Plaintiffs Mario Alcantar, Lance Jones, Michael Jones and John Jones first filed suit against defendants Mamie and Otis Carpenter on August 22, 1990, alleging that they suffered personal injuries in a gas explosion at the Carpenters’ home on February 27, 1990. In response to a subpoena issued to Peoples Gas on August 24, 1990, Peoples Gas produced records showing that the Carpenters called Peoples Gas on January 18, 1990, requesting a shut off of gas services at the premises. The shut off was scheduled for January 23, 1990. Peoples Gas went to the premises on that date but could not gain access to the gas meter, because the customer was not present. The customer subsequently rescheduled the shut off to April 11, 1990, but Peoples Gas was unable to complete the shut off on that date because the B-Box (underground valve) could not be located. The distribution department of Peoples Gas was sent to the premises on April 25, 1990, to locate the B-Box, and the shut off was completed on that date. There was no record of a gas explosion on the premises.

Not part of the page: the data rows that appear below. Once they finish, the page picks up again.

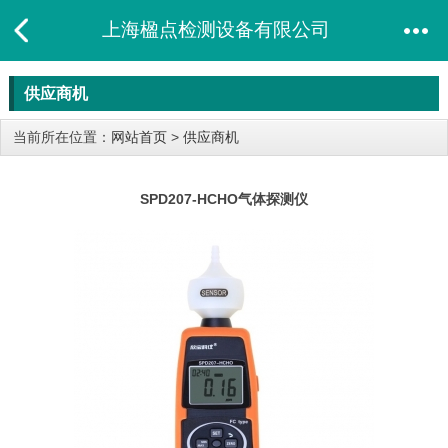
上海楹点检测设备有限公司
供应商机
当前所在位置：
网站首页
>
供应商机
SPD207-HCHO气体探测仪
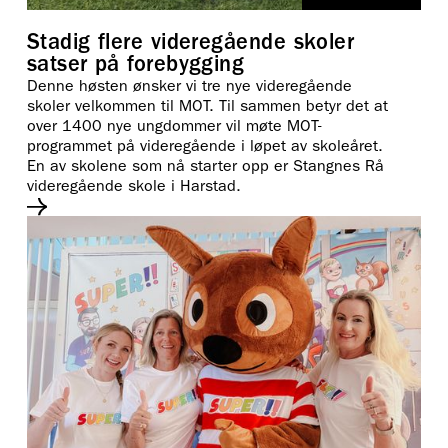
Stadig flere videregående skoler
satser på forebygging
Denne høsten ønsker vi tre nye videregående
skoler velkommen til MOT. Til sammen betyr det at
over 1400 nye ungdommer vil møte MOT-
programmet på videregående i løpet av skoleåret.
En av skolene som nå starter opp er Stangnes Rå
videregående skole i Harstad.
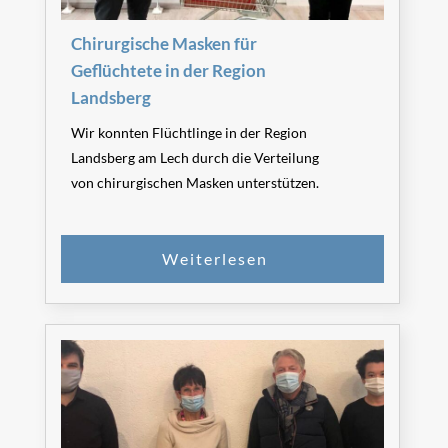
Chirurgische Masken für
SPENDEN
Geflüchtete in der Region
Landsberg
Wir konnten Flüchtlinge in der Region
Landsberg am Lech durch die Verteilung
von chirurgischen Masken unterstützen.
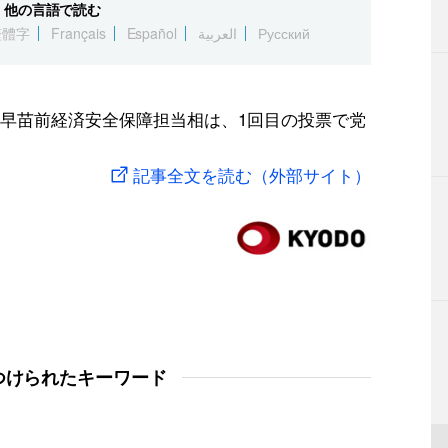
他の言語で読む
繁體字
Français
Español
العربية
Русский
早苗前経済安全保障担当相は、1回目の投票で党
記事全文を読む（外部サイト）
つけられたキーワード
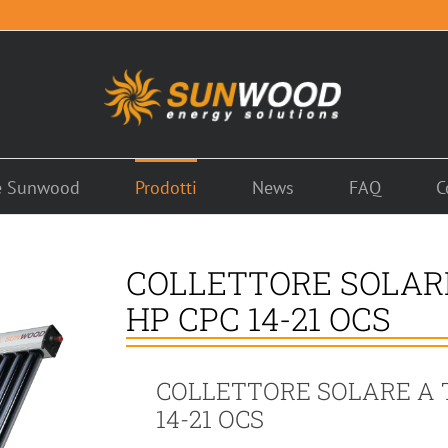
é Sunwood
Prodotti
News
FAQ
C
COLLETTORE SOLAR
HP CPC 14-21 OCS
COLLETTORE SOLARE A 
14-21 OCS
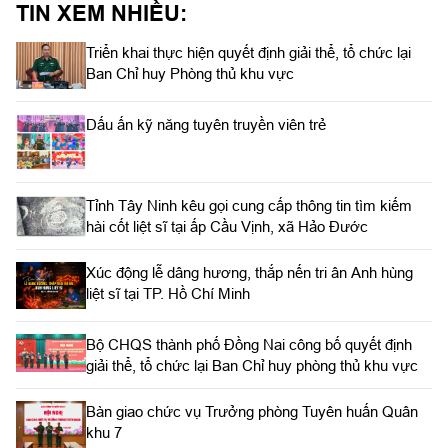
TIN XEM NHIỀU:
Triển khai thực hiện quyết định giải thể, tổ chức lại
Ban Chỉ huy Phòng thủ khu vực
Dấu ấn kỹ năng tuyên truyền viên trẻ
Tỉnh Tây Ninh kêu gọi cung cấp thông tin tìm kiếm
hài cốt liệt sĩ tại ấp Cầu Vịnh, xã Hảo Đước
Xúc động lễ dâng hương, thắp nến tri ân Anh hùng
liệt sĩ tại TP. Hồ Chí Minh
Bộ CHQS thành phố Đồng Nai công bố quyết định
giải thể, tổ chức lại Ban Chỉ huy phòng thủ khu vực
Bàn giao chức vụ Trưởng phòng Tuyên huấn Quân
khu 7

The depositions of all four plaintiffs were taken on October 12, 1992. Plaintiffs testified that they entered the Carpenters’ vacant home and set a fire to help them see where they were going. Plaintiff Michael Jones filled a plastic bowl with papers, ignited a piece of paper using the furnace and placed the burning piece of paper in the bowl. When Jones got to the second floor of the house, he dropped the bowl, causing the fire to spread. According to a fire department report, when questioned immediately after the fire, Jones claimed that he had used matches to light the fire.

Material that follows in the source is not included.